SAM DALLING: The Essex seamer was at his very best as last year's county champions continued their encouraging start to the campaign
If yesterday finished all square between bat and ball, today was one for the bowlers. Thirteen wickets fell in just shy of 86 overs. The headline grabber? Simon Harmer, who else. The off-break bowler once again did the job of two spinners for Essex. Operating for almost half Surrey’s innings the fruits of his labour was yet another five-wicket haul. 31.2-11.67.6. Extraordinary for mere mortals. Just another day at the office for the South African.
At the other end though Jamie Porter was, as has so often been the case for years now, outstanding. That he doesn’t yet have an England cap in his possession is a mystery. No one at Chelmsford can work it out.
Essex began the day batting but found themselves in the field within the hour. Bang, bang, bang. Six overs and it was done. Rikki Clarke snared a pair of victims to end with 3-26. Having toiled away relentlessly in the Day one heat for little reward, this will have pleased him.

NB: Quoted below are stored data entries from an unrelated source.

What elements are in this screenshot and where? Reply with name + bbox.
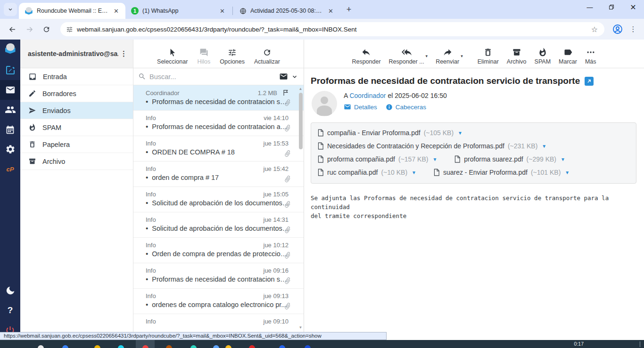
taskbar-icon[interactable] bbox=[225, 345, 231, 348]
tab-close-icon[interactable]: ✕ bbox=[218, 7, 227, 15]
nav-settings[interactable] bbox=[0, 139, 20, 159]
attachment-item[interactable]: suarez - Enviar Proforma.pdf (~101 KB) ▼ bbox=[433, 169, 570, 176]
tab-roundcube[interactable]: Roundcube Webmail :: Enviados ✕ bbox=[19, 3, 125, 19]
folder-item-borradores[interactable]: Borradores bbox=[20, 85, 133, 102]
search-scope-mail-icon[interactable] bbox=[279, 72, 288, 81]
taskbar-icon[interactable] bbox=[94, 345, 100, 348]
url-bar[interactable]: webmail.sanjuan.gob.ec/cpsess0220656431/… bbox=[60, 22, 604, 36]
list-scrollbar[interactable]: ▲ ▼ bbox=[297, 85, 304, 340]
folder-label: Borradores bbox=[42, 90, 76, 97]
folder-options-icon[interactable]: ⋮ bbox=[118, 49, 129, 58]
headers-link[interactable]: Cabeceras bbox=[386, 104, 426, 111]
tab-search-button[interactable] bbox=[4, 3, 17, 16]
nav-calendar[interactable] bbox=[0, 120, 20, 139]
select-button[interactable]: Seleccionar bbox=[157, 48, 188, 65]
taskbar-icon[interactable] bbox=[62, 345, 68, 348]
attachment-caret-icon[interactable]: ▼ bbox=[412, 170, 416, 175]
spam-button[interactable]: SPAM bbox=[535, 48, 551, 65]
taskbar-icon[interactable] bbox=[142, 345, 149, 348]
dark-mode-button[interactable] bbox=[0, 281, 20, 300]
account-header[interactable]: asistente-administrativo@sa... ⋮ bbox=[20, 40, 133, 68]
scroll-thumb[interactable] bbox=[299, 93, 303, 149]
threads-button[interactable]: Hilos bbox=[197, 48, 210, 65]
attachment-item[interactable]: proforma compañia.pdf (~157 KB) ▼ bbox=[317, 155, 437, 163]
show-desktop-divider[interactable] bbox=[640, 341, 640, 347]
folder-item-papelera[interactable]: Papelera bbox=[20, 136, 133, 153]
attachment-item[interactable]: Necesidades de Contratación y Recepción … bbox=[317, 142, 546, 150]
nav-mail[interactable] bbox=[0, 80, 20, 100]
attachment-caret-icon[interactable]: ▼ bbox=[561, 157, 565, 162]
message-row[interactable]: Infovie 14:10 •Proformas de necesidad de… bbox=[133, 111, 304, 136]
profile-button[interactable] bbox=[610, 22, 625, 37]
reply-all-button[interactable]: Responder ... bbox=[389, 47, 424, 65]
flag-icon[interactable] bbox=[282, 89, 289, 97]
attachment-caret-icon[interactable]: ▼ bbox=[458, 130, 462, 136]
flame-icon bbox=[28, 123, 36, 131]
refresh-button[interactable]: Actualizar bbox=[254, 48, 280, 65]
archive-button[interactable]: Archivo bbox=[507, 48, 527, 65]
attachment-caret-icon[interactable]: ▼ bbox=[542, 144, 546, 149]
recipient-link[interactable]: Coordinador bbox=[349, 92, 386, 99]
new-tab-button[interactable]: + bbox=[343, 3, 355, 16]
tab-close-icon[interactable]: ✕ bbox=[326, 7, 335, 15]
message-row[interactable]: Infojue 15:53 •ORDEN DE COMPRA # 18 bbox=[133, 136, 304, 162]
attachment-caret-icon[interactable]: ▼ bbox=[565, 170, 570, 175]
scroll-up-icon[interactable]: ▲ bbox=[297, 87, 304, 91]
taskbar-icon[interactable] bbox=[118, 345, 124, 348]
open-in-new-window-button[interactable] bbox=[585, 77, 594, 86]
reply-all-caret-icon[interactable]: ▾ bbox=[426, 54, 428, 65]
attachment-caret-icon[interactable]: ▼ bbox=[432, 157, 437, 162]
options-button[interactable]: Opciones bbox=[220, 48, 245, 65]
attachment-item[interactable]: proforma suarez.pdf (~299 KB) ▼ bbox=[454, 155, 565, 163]
forward-caret-icon[interactable]: ▾ bbox=[461, 54, 463, 65]
delete-button[interactable]: Eliminar bbox=[478, 48, 499, 65]
folder-item-entrada[interactable]: Entrada bbox=[20, 68, 133, 85]
taskbar-icon[interactable] bbox=[279, 345, 285, 348]
taskbar-icon[interactable] bbox=[213, 345, 219, 348]
bookmark-star-icon[interactable]: ☆ bbox=[589, 25, 600, 34]
help-button[interactable]: ? bbox=[0, 300, 20, 320]
reply-button[interactable]: Responder bbox=[352, 47, 380, 65]
search-options-chevron-icon[interactable] bbox=[291, 73, 298, 80]
more-button[interactable]: Más bbox=[585, 48, 596, 65]
minimize-button[interactable]: — bbox=[579, 0, 601, 14]
message-row[interactable]: Infojue 14:31 •Solicitud de aprobación d… bbox=[133, 212, 304, 238]
restore-button[interactable] bbox=[601, 0, 622, 14]
paperclip-icon bbox=[284, 150, 291, 157]
mark-button[interactable]: Marcar bbox=[559, 48, 577, 65]
attachment-item[interactable]: ruc compañia.pdf (~10 KB) ▼ bbox=[317, 169, 416, 176]
taskbar[interactable]: 0:17 bbox=[0, 340, 644, 348]
taskbar-icon[interactable] bbox=[166, 345, 172, 348]
message-row[interactable]: Coordinador1.2 MB •Proformas de necesida… bbox=[133, 85, 304, 111]
taskbar-icon[interactable] bbox=[38, 345, 44, 348]
close-button[interactable]: ✕ bbox=[622, 0, 644, 14]
nav-contacts[interactable] bbox=[0, 100, 20, 120]
browser-menu-button[interactable]: ⋮ bbox=[627, 22, 639, 37]
back-button[interactable] bbox=[5, 22, 20, 37]
taskbar-icon[interactable] bbox=[190, 345, 197, 348]
search-input[interactable] bbox=[149, 73, 276, 81]
message-row[interactable]: Infojue 09:13 •ordenes de compra catalog… bbox=[133, 289, 304, 314]
tab-actividad[interactable]: Actividad 2025-05-30 08:00:00 ✕ bbox=[234, 3, 340, 19]
reload-button[interactable] bbox=[39, 22, 54, 37]
message-row[interactable]: Infojue 15:05 •Solicitud de aprobación d… bbox=[133, 187, 304, 212]
nav-cpanel[interactable]: cP bbox=[0, 159, 20, 179]
forward-button[interactable]: Reenviar bbox=[436, 47, 459, 65]
folder-item-enviados[interactable]: Enviados bbox=[20, 102, 133, 119]
attachment-size: (~105 KB) bbox=[424, 129, 454, 137]
reply-all-label: Responder ... bbox=[389, 58, 424, 65]
message-row[interactable]: Infojue 15:42 •orden de compra # 17 bbox=[133, 162, 304, 187]
folder-item-archivo[interactable]: Archivo bbox=[20, 153, 133, 170]
forward-button[interactable] bbox=[22, 22, 37, 37]
attachment-item[interactable]: compañia - Enviar Proforma.pdf (~105 KB)… bbox=[317, 129, 462, 137]
tab-whatsapp[interactable]: 1 (1) WhatsApp ✕ bbox=[125, 3, 231, 19]
message-row[interactable]: Infojue 10:12 •Orden de compra de prenda… bbox=[133, 238, 304, 263]
folder-item-spam[interactable]: SPAM bbox=[20, 119, 133, 136]
details-link[interactable]: Detalles bbox=[344, 103, 377, 111]
compose-button[interactable] bbox=[0, 60, 20, 80]
taskbar-icon[interactable] bbox=[249, 345, 255, 348]
tab-close-icon[interactable]: ✕ bbox=[112, 7, 121, 15]
message-row[interactable]: Infojue 09:16 •Proformas de necesidad de… bbox=[133, 263, 304, 289]
taskbar-icon[interactable] bbox=[305, 345, 311, 348]
scroll-down-icon[interactable]: ▼ bbox=[297, 325, 304, 330]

Time for the prolific Porter to have a go. His partner in crime is Sam Cook, capped yesterday by the county. They make a formidable duo and few sides can boast a superior new-ball pairing.
Porter, who has four years on the 23-year-old Cook, is the senior man and is entering his prime. He was on fire. Everything he touched turned to gold.
JASON KERR AND THE MINDSET OF A COACH
Perhaps the news of Ollie Robinson’s call-up to the bubble added fuel to the fire? Maybe his omission from the ECB’s 55 still smarts? Or could it be that Porter is simply a fine bowler? Whatever the question, the 27-year old from Leytonstone is the answer.
Surrey were deep in the proverbial poop when Porter dismissed Ryan Patel and Scott Borthwick without troubling the scorers. More wickets than runs on the board at that point.
Flailing at lunch, it was 54 for 4 soon after when the seamer passed through the talented but raw Jamie Smith’s gate. It was a beautiful delivery that kissed the surface and nipped back to remove his off stump. Perfection.
A mini-Surrey recovery was led by academy graduates Will Jacks and Laurie Evans. But having made half-centuries both conspired to get out.
Jacks showed exactly why he is well thought by Surrey and England alike before chipping Harmer meekly to mid-wicket before Porter struck to remove Evans with the first ball after tea. Harmer cleaned up the tail and Essex took a 75-run lead at the end of the first. By close that had been extended to 88.
56, 59, 85, 61, 53. No, not last night’s lottery numbers but Porter’s returns since 2015. The 85 included 75 in Essex’s 2017 championship run. Not bad given they’d only returned to the division that year. They cost less than 17 a go. Still, no England call.
Jamie Porter's days as an England candidate appear to be over
He came within a whisper the following year but despite appearing in several squads for the India series a spot in the XI never materialised. Tragically, Porter’s form has dropped off a cliff since then…oh no wait, scrap that. No one has taken more championship wickets in the past four summers. No one.
But the powers that be have gone in a different direction. Their gaze is fixed firmly on the next Ashes tour; that much was evident from the Lions squad that headed Down Under in February. Make no mistake no-one selected for that trip is a poor cricketer. Quite the opposite. Some will go on to be world-beaters.
That’s not the point. This is; if winning the top tier two years out of three while taking a hundred and eighty-one wickets along the way doesn’t shoot you to the top of the pecking order, what on earth does? It’s a question Porter would love the answer to.
This one is set up to be another four-dayer. The hosts are favourites and Surrey look like a side in trouble. Six days in and their Bob Willis Trophy campaign is virtually a write-off.
They were light on batting in last week’s defeat at the hands of Middlesex, and it was same again today despite the temporary return of Evans. Then again, even a club of their magnitude will miss Rory Burns, Ollie Pope, Jason Roy, Ben Foakes and Hashim Amla.